Aggregator Based Workflow Tutorial Federated_Pytorch_MNIST_Tutorial.ipynb is not working.
Describe the bug Aggregator Based Workflow Tutorial Federated_Pytorch_MNIST_Tutorial.ipynb is not working.
To Reproduce Run the tutorial openfl/openfl-tutorials/Federated_Pytorch_MNIST_Tutorial.ipynb
Expected behavior Tutorial should run successfully without any error.
Screenshots
Creating AGGREGATOR certificate key pair with following settings: CN=ktalwarx-mobl.gar.corp.intel.com, SAN=DNS:ktalwarx-mobl.gar.corp.intel.com
Writing AGGREGATOR certificate key pair to: /home/keerti/aggregator based worflow/cert/server
The CSR Hash 60c9e4d7778ab8bc06444cc976cfb6c5b3ab1346f91c207593bdc6d7dedb102ae3ae80fd64978344afc597225d61bf85
The CSR Hash for file server/agg_ktalwarx-mobl.gar.corp.intel.com.csr = 60c9e4d7778ab8bc06444cc976cfb6c5b3ab1346f91c207593bdc6d7dedb102ae3ae80fd64978344afc597225d61bf85
Warning: manual check of certificate hashes is bypassed in silent mode.

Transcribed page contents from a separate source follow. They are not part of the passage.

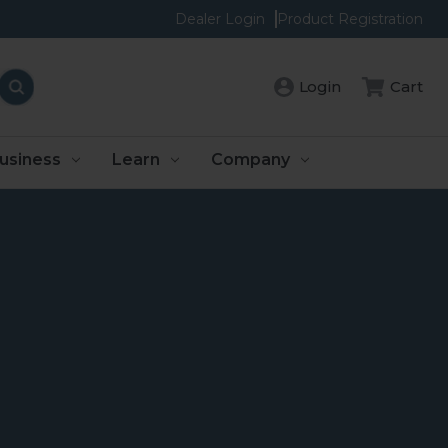
Dealer Login
Product Registration
Login
Cart
usiness
Learn
Company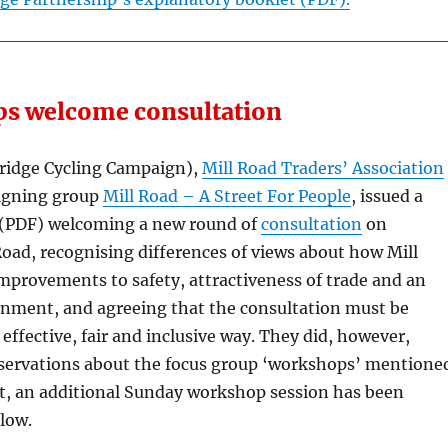
ps welcome consultation
idge Cycling Campaign),
Mill Road Traders’ Association
igning group
Mill Road – A Street For People
, issued a
(PDF) welcoming a new round of
consultation
on
oad, recognising differences of views about how Mill
mprovements to safety, attractiveness of trade and an
nment, and agreeing that the consultation must be
 effective, fair and inclusive way. They did, however,
servations about the focus group ‘workshops’ mentione
lt, an additional Sunday workshop session has been
low.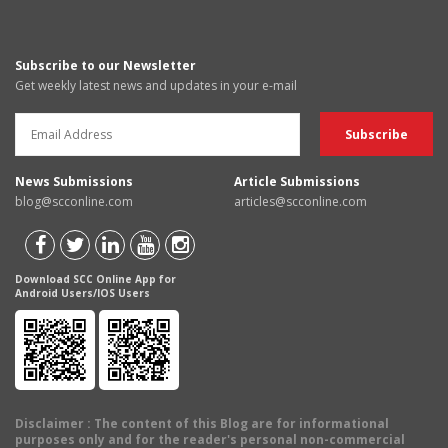
Subscribe to our Newsletter
Get weekly latest news and updates in your e-mail
News Submissions
Article Submissions
blog@scconline.com
articles@scconline.com
Download SCC Online App for
Android Users/IOS Users
Disclaimer
: The content of this Blog are for informational
purposes only and for the reader's personal non-commercial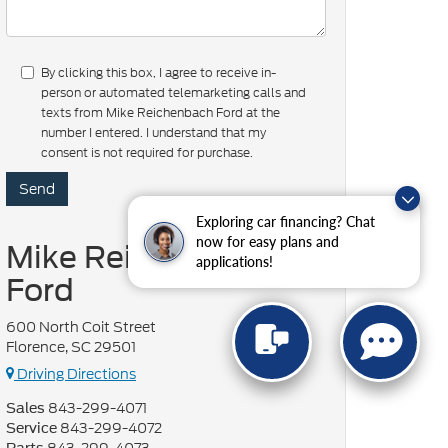
By clicking this box, I agree to receive in-
person or automated telemarketing calls and
texts from Mike Reichenbach Ford at the
number I entered. I understand that my
consent is not required for purchase.
Exploring car financing? Chat
now for easy plans and
Mike Reichenbach
applications!
Ford
600 North Coit Street
Florence, SC 29501
Driving Directions
843-299-4071
Sales
843-299-4072
Service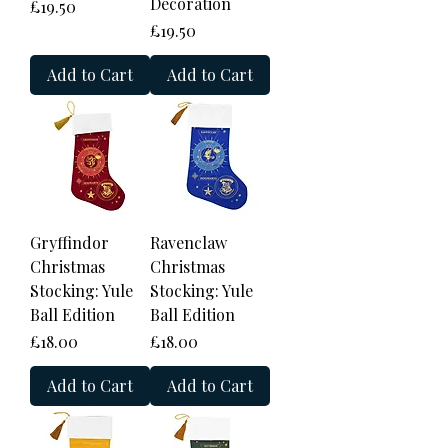
Decoration
Price
£19.50
Price
£19.50
Add to Cart
Add to Cart
Gryffindor
Ravenclaw
Christmas
Christmas
Stocking: Yule
Stocking: Yule
Ball Edition
Ball Edition
Price
Price
£18.00
£18.00
Add to Cart
Add to Cart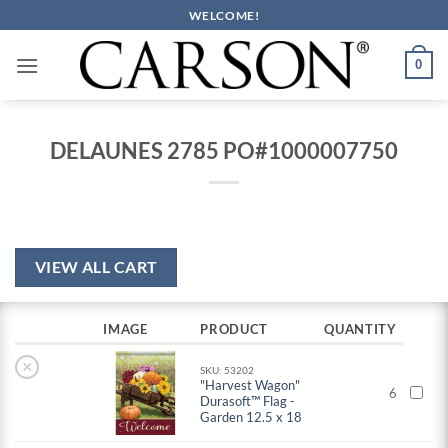
Skip
WELCOME!
to
content
0
DELAUNES 2785 PO#1000007750
VIEW ALL CART
IMAGE
PRODUCT
QUANTITY
×
SKU: 53202
"Harvest Wagon"
6
Durasoft™ Flag -
Garden 12.5 x 18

Signing AGGREGATOR certificate
Traceback (most recent call last):
File "/home/keerti/aggregator based worflow/openfl/openfl-tutorials/Federated_Pytorch_MNIST_Tutorial.py", line 14, in
Desktop:
- OS: WSL Ubuntu
- Python Version 3.8
- Openfl latest build
I can't seem to reproduce your issue. Can you provide some more information about your intelEnv environment. In particular, can you provide the output to python -m torch.utils.collect_env ?
Also, how did you install openfl? The error leads me to believe there may have been an issue with installation. Possible for you to try to just run:
import openfl.native as fx
fx.init('torch_cnn_mnist', log_level='METRIC', log_file='./spam_metric.log')
in a fresh environment?
Output to python -m torch.utils.collect_env is as follows:
(env-latest-original-openfl) parth-wsl@parthmax-mobl1:~/env-latest-original-openfl/openfl$ python -m torch.utils.collect_env
Collecting environment information...
PyTorch version: 1.13.1+cu117
Is debug build: False
CUDA used to build PyTorch: 11.7
ROCM used to build PyTorch: N/A
OS: Ubuntu 20.04 LTS (x86_64)
GCC version: Could not collect
Clang version: Could not collect
CMake version: Could not collect
Libc version: glibc-2.31
Python version: 3.8.16 (default, Mar 2 2023, 03:21:46) [GCC 11.2.0] (64-bit runtime)
Python platform: Linux-5.15.90.1-microsoft-standard-WSL2-x86_64-with-glibc2.17
Is CUDA available: False
CUDA runtime version: No CUDA
CUDA_MODULE_LOADING set to: N/A
GPU models and configuration: No CUDA
Nvidia driver version: No CUDA
cuDNN version: No CUDA
HIP runtime version: N/A
MIOpen runtime version: N/A
Is XNNPACK available: True
Versions of relevant libraries:
[pip3] numpy==1.24.3
[pip3] torch==1.13.1
[pip3] torchvision==0.14.1
[conda] numpy 1.24.3 pypi_0 pypi
[conda] torch 1.13.1 pypi_0 pypi
[conda] torchvision 0.14.1 pypi_0 pypi
fx.init function throws the error when called from any tutorial notebook.
When debugged openfl/native/native.py file calls collaborator.create function (openfl/interface/collaborator.py) in line#203, when I checked in openfl/interface/collaborator.py file, there is no create function found. But there is create_ function.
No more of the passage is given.